Harrington watched him, hoarding all the answers in his smug therapist head. He hadn’t said the rules for the room or anything, gave no hints about how Jay should act or who he should be here, how he would pass this class and be a model therapy student and win a forever life with Henry and Alice.

“I hate this.” His skin fucking itched, all over, like he’d knocked down a hive and buzzing bees swarmed him demanding revenge. They deserved to take it; he’d done the bad thing first. “I hate it.”

“Hate what?” Harrington stayed steady on him, his gaze always there every time Jay circled up from the beachy woven rug.

“This.” He jerked his arms, elbows bent, fists closed with the rock clutched in the right one.
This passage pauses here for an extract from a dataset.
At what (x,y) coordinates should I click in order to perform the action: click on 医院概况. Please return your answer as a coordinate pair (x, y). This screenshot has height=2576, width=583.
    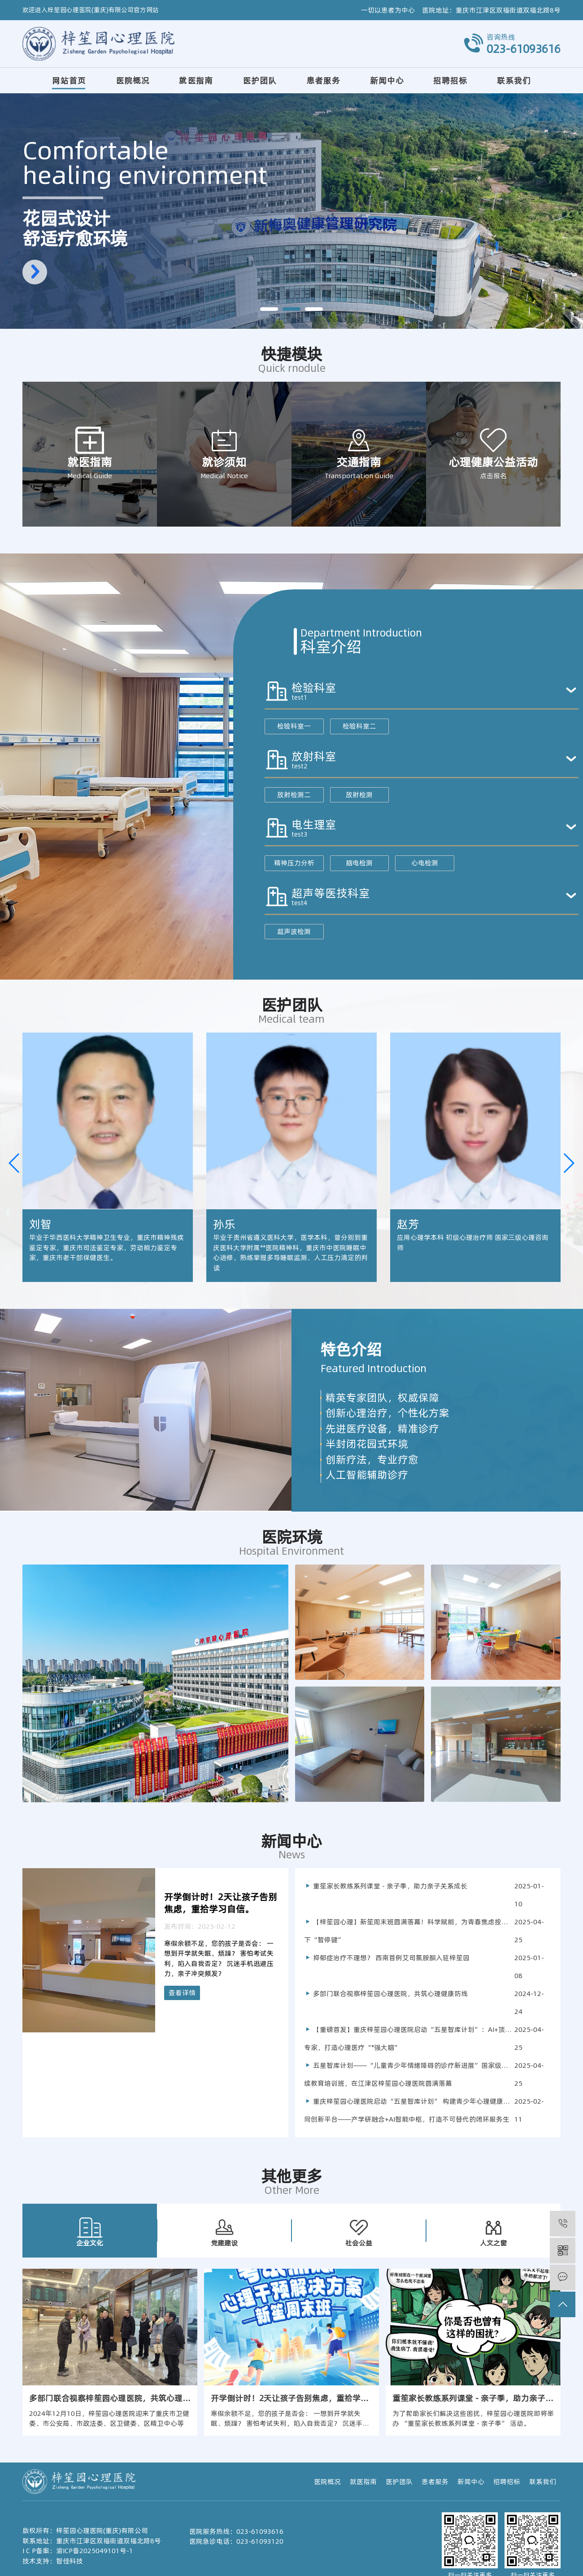
    Looking at the image, I should click on (133, 80).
The bees shook loose for a second.

“Describe ‘this.’”

“This. This.” He launched out of the seat and stalked behind it, pacing in the gap between the chair and the narrow table with the water pitcher and glasses. “Being here.” The office wasn’t wide, maybe two bike lengths, barely enough space to find a rhythm. “Not knowing the right thing to say. Not knowing the right thing to do.” He’d worn his Henry-green compression shorts as a bottom layer today, but the connection fritzed with static. He didn’t have Henry and Alice’s help with this job; he had to do it alone, without any guidance from them, no guardrails to nudge him back on the right path. “Not having my partners here.”